Three years ago, during my first semester, I joined Next Yale, a movement that aimed to address the structural and interpersonal racism faced by students of color. Even after three years, many of the changes that they demanded have still not been met by the University. Some have been implemented: There are now mental health professionals of shared identities assigned to each cultural center, and the cultural centers’ budgets were all doubled in 2017. However, the University’s improvements to the ethnic studies program have been disappointingly lackluster.
The Program of Ethnicity, Race and Migration still has not been granted departmental status. Although it offers the fastest growing major in Yale College, Ethnicity, Race and Migration does not have the resources to support students like other departments do. It has fewer professors and, as a program rather than a department, lacks the power of hiring faculty that departments have. The mass flight of faculty members of color from Yale in 2015 — which included professors Karen Nakamura, Vanessa Agard-Jones and Jafari Allen — occurred because there were issues surrounding tenure promotion and overwork. Yale attempted to address this issue by implementing a Presidential Visiting Professors program, which chooses professors of color to teach for only one year. However, the new ethnicity, race and migration ladder faculty hires — Daniel HoSang and Ana Ramos-Zayas ’90 — have their main appointments in American Studies, not Ethnicity, Race and Migration. The 2017–18 Faculty of Arts and Sciences has only eight people of color out of its 32 new ladder faculty hires in the humanities and social sciences, and only in the American Studies, African American Studies and economics departments.
There are many proponents of ethnic studies working within the University to create change. But the task of creating an ethnic studies department at Yale is especially difficult, both because it is a private institution and because Yale has often sided with the oppressor over the oppressed.

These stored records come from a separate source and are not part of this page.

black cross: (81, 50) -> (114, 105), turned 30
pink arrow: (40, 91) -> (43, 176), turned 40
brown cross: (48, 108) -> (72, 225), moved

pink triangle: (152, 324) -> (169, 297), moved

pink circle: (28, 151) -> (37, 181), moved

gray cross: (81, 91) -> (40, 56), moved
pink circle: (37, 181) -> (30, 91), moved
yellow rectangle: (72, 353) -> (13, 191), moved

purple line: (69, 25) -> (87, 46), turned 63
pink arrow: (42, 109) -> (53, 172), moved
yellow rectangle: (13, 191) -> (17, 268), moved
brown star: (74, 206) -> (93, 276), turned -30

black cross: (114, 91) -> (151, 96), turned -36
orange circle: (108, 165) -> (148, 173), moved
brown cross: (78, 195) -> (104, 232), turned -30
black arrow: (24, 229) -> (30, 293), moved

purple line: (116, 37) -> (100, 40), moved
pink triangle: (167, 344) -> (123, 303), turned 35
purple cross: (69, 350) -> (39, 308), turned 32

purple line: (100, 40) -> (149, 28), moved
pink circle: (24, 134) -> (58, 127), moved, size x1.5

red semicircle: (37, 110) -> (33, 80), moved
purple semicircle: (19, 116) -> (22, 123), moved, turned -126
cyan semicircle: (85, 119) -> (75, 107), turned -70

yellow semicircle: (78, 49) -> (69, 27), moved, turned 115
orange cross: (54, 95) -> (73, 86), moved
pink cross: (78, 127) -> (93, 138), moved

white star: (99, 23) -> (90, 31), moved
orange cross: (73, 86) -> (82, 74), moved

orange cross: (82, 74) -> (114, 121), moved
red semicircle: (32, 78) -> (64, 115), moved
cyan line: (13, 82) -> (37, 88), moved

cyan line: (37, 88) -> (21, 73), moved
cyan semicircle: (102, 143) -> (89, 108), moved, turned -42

I fear that my classmates and University administrators will misunderstand what ethnic studies is about and who ethnic studies is for. An economics professor once told me ethnic studies was an identity politics of “superficial obsessions with finding role models who look like you.” But multiculturalism and feel-good appreciation of diversity is not the supposed point of ethnic studies. Ethnic studies is the only field that teaches students to understand race, gender, sexuality, class and nation and how they construct what is considered political. This understanding is crucial to understanding why different groups of people are in the United States and how they came to be here.
Ethnic studies, an umbrella field that includes Latin American studies, African American studies, Asian American studies and Native American studies, is dangerous to systems of power because it teaches true American history. It teaches us how Mexican-American migrant laborers in the 1800s were construed as “good immigrants” in contrast to Chinese American laborers as “bad immigrants,” because Mexican laborers returned to Mexico after the harvest. It teaches us that Cambodian and Laotian refugees, currently being targeted in deportation campaigns by President Donald Trump, were only pushed to the United States because of wholly unnecessary American bombing in Southeast Asia. It gives all students the tools to understand their roles in American history and the current racial climate in America and at Yale. What is at stake in the fight for ethnic studies is American democracy.

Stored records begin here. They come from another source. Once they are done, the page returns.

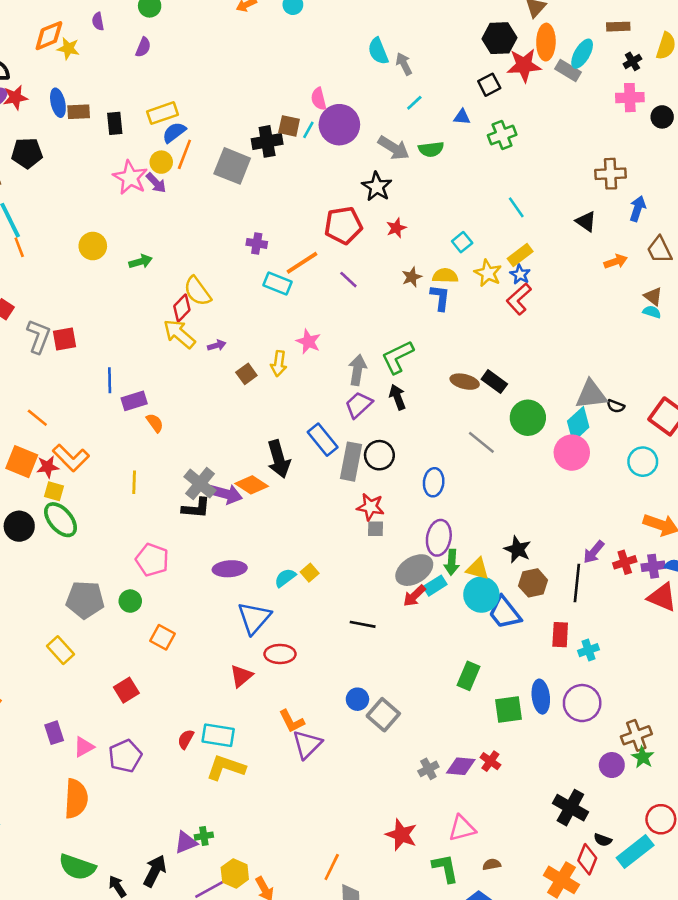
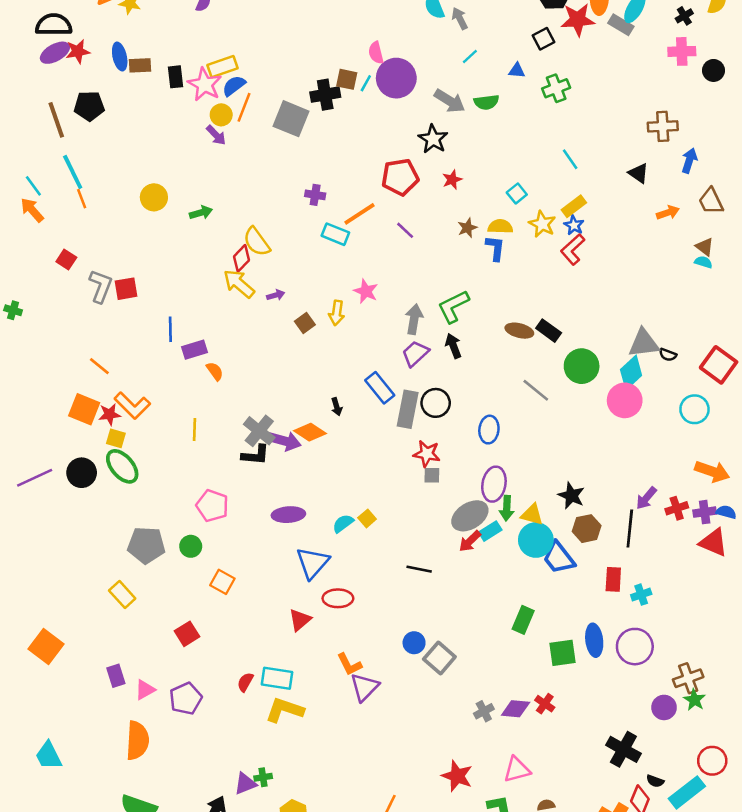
pink star: (130, 178) -> (205, 84), moved
black arrow: (279, 459) -> (337, 407), size x0.5

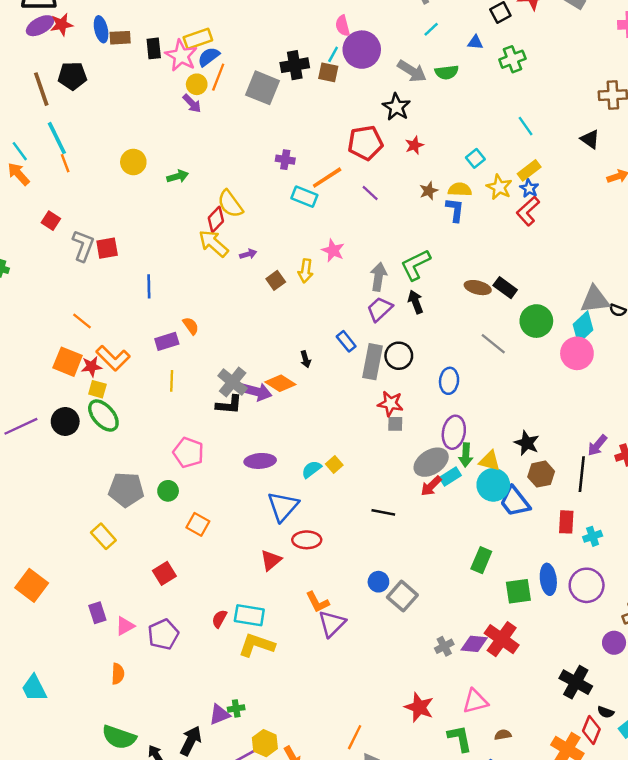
brown square: (347, 79) -> (328, 72), moved
purple rectangle: (195, 350) -> (167, 341), moved
blue rectangle: (380, 388) -> (346, 341), size x0.7
red cross: (545, 704) -> (502, 639), size x1.8
orange semicircle: (137, 740) -> (118, 674), size x0.6

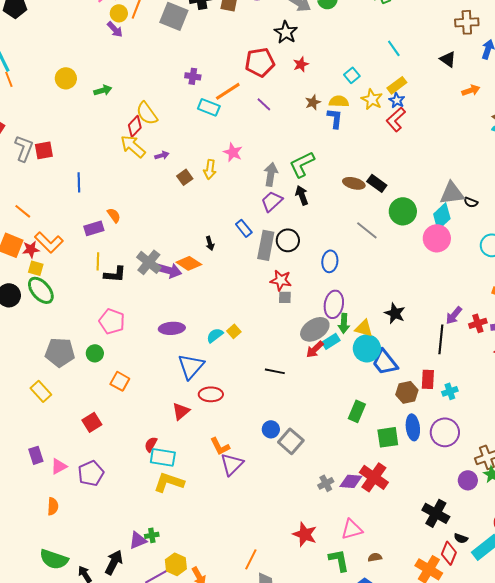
black L-shape: (229, 405) -> (115, 274), moved
brown hexagon: (541, 474) -> (407, 392), moved
red semicircle: (219, 619) -> (151, 444), moved

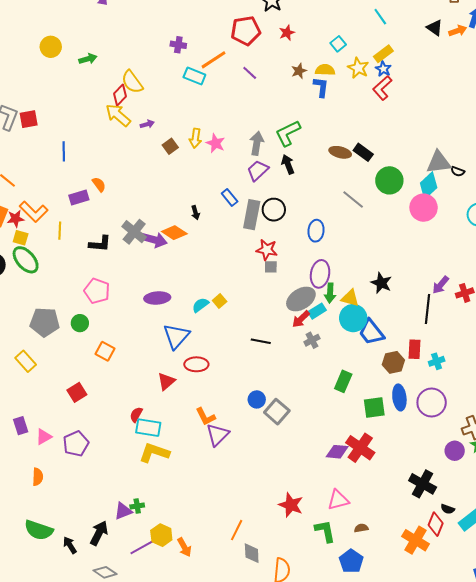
orange arrow: (471, 90) -> (458, 31), moved
pink star: (233, 152) -> (216, 143), moved
yellow line: (98, 261) -> (60, 231), moved
gray cross: (326, 483) -> (312, 340), moved

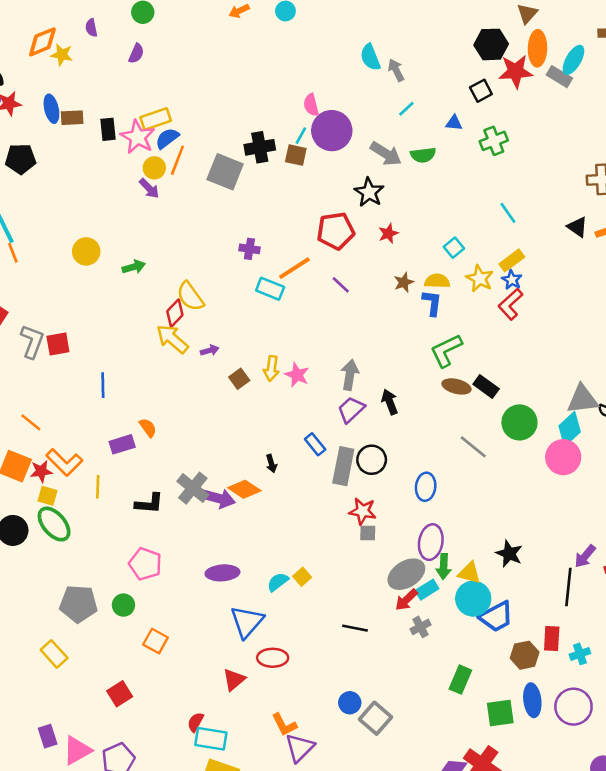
green L-shape: (288, 133) -> (446, 350), moved
blue trapezoid: (371, 332) -> (496, 617), turned -80
pink triangle: (44, 437) -> (77, 750), size x1.4

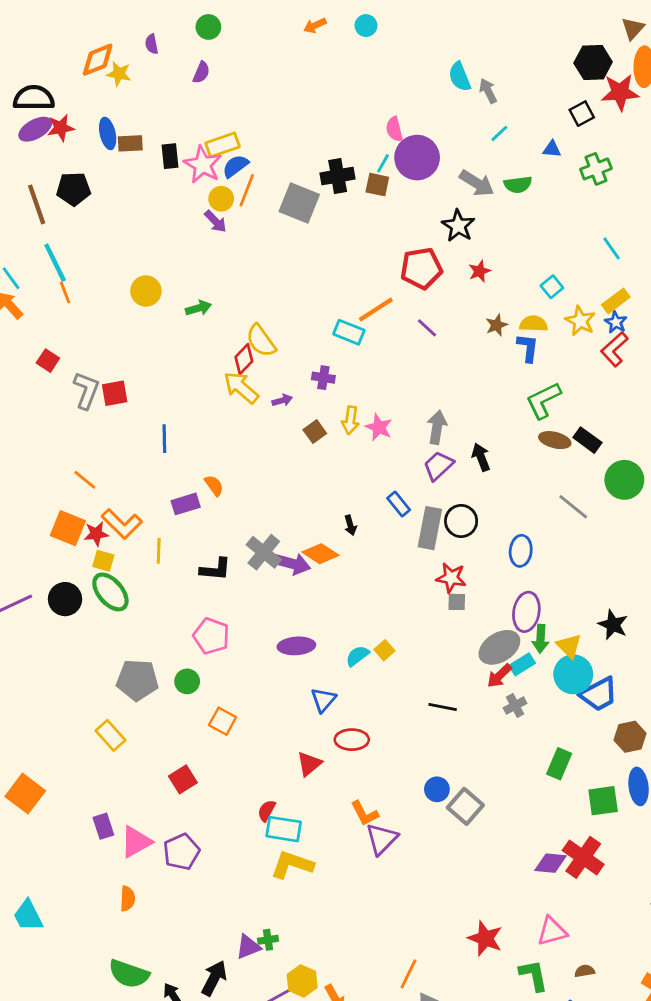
purple cross: (249, 249) -> (323, 378), moved
yellow triangle: (469, 573) -> (569, 646), turned 30
blue triangle: (247, 622) -> (323, 700), size x0.7

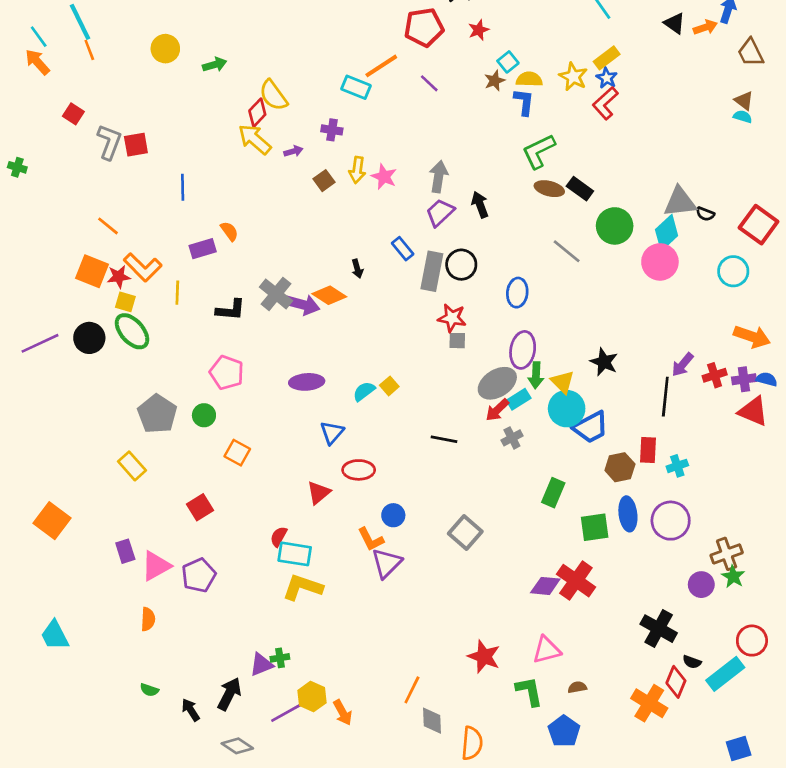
cyan square: (552, 287) -> (508, 62), moved
gray pentagon: (137, 680) -> (157, 414), turned 30
blue circle: (437, 789) -> (393, 515), moved
green semicircle: (129, 974) -> (149, 690), size x0.5

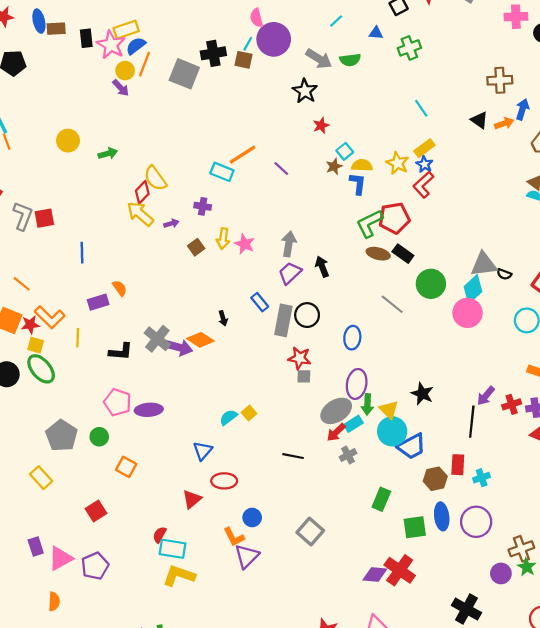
red pentagon: (424, 27) -> (394, 218), moved
purple ellipse: (307, 382) -> (149, 410), moved

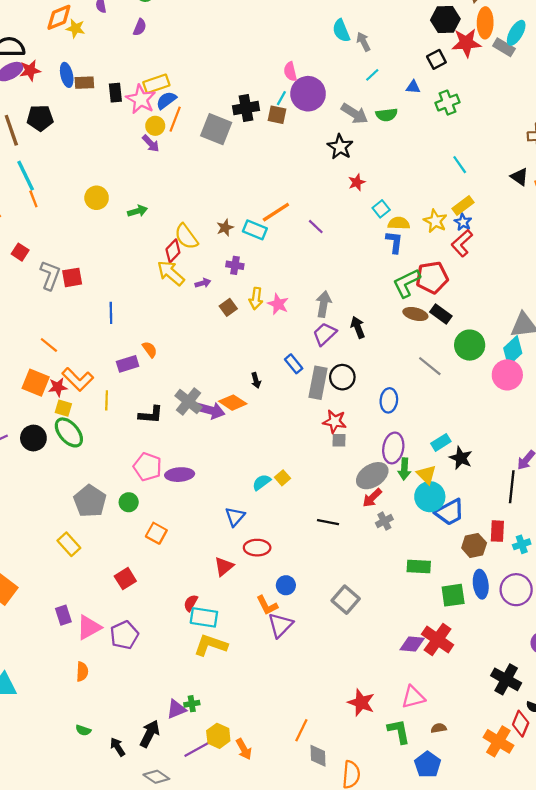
brown star: (334, 166) -> (225, 228), moved
cyan rectangle: (353, 424) -> (441, 442), moved
green rectangle: (381, 499) -> (419, 566), turned 70

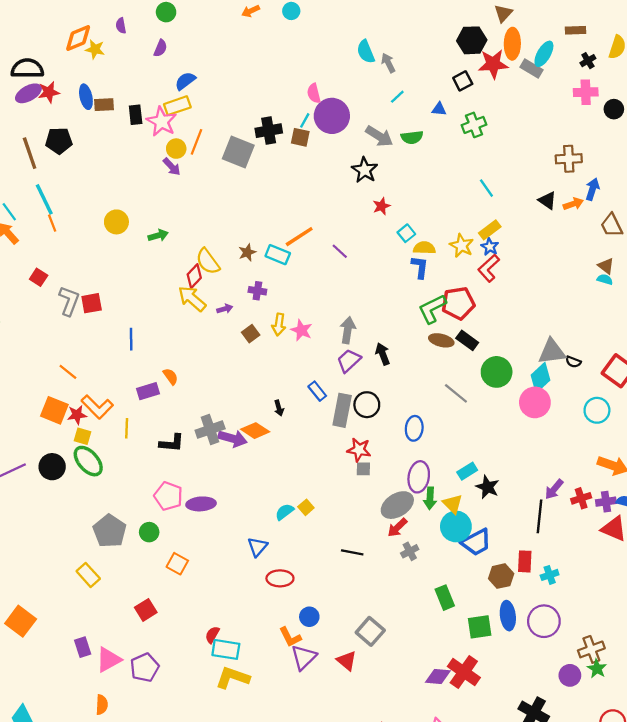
blue semicircle: (166, 100) -> (185, 81), moved
gray cross: (188, 401) -> (210, 429), turned 32
red triangle: (224, 566) -> (347, 661), moved, turned -40
green rectangle: (419, 566) -> (445, 598), turned 65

The movement to decolonize our University is far from over. I call on my classmates to renew their commitment to ethnic studies. Flood ethnic studies classes — just as 600 students once shopped ENGL 293 “Race and Gender in American Literature.” Attend job talks given by visiting scholars of color to show interest in their potential hiring as ladder faculty. Continue to demand that University administrators establish departmental status for the Program of Ethnicity, Race and Migration and an ethnic studies requirement.
Demonstrate that Yale has no right to call itself “one of the best universities in the world” when it is still lacking profoundly in its ethnic studies resources.